**What is required:** Report the number of lines in the material below that contain "Seed", without any other words.

**Entries supplied:**
++++++++++++++++++++

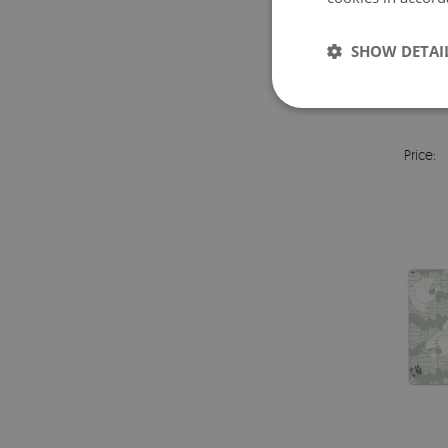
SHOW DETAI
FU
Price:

++++++++++++++++++++

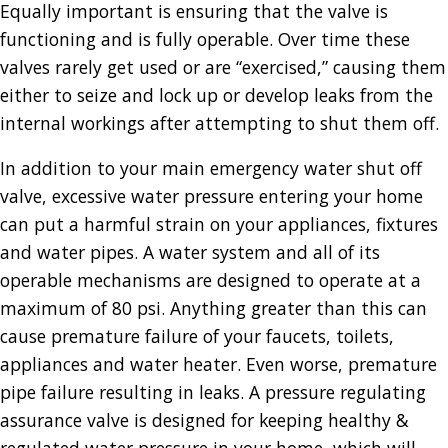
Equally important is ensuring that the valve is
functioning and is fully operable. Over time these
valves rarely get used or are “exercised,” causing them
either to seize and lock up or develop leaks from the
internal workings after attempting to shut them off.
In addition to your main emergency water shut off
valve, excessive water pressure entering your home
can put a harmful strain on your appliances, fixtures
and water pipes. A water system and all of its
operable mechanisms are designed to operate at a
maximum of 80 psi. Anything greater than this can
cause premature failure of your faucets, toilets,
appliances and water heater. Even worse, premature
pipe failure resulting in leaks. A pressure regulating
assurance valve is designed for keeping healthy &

++++++++++++++++++++

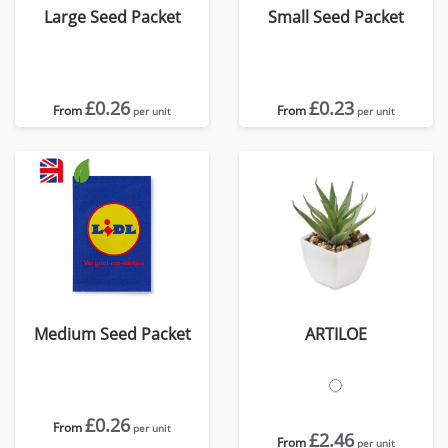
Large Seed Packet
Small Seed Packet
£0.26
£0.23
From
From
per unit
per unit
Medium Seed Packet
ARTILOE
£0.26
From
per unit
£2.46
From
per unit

++++++++++++++++++++

**Task result:** 3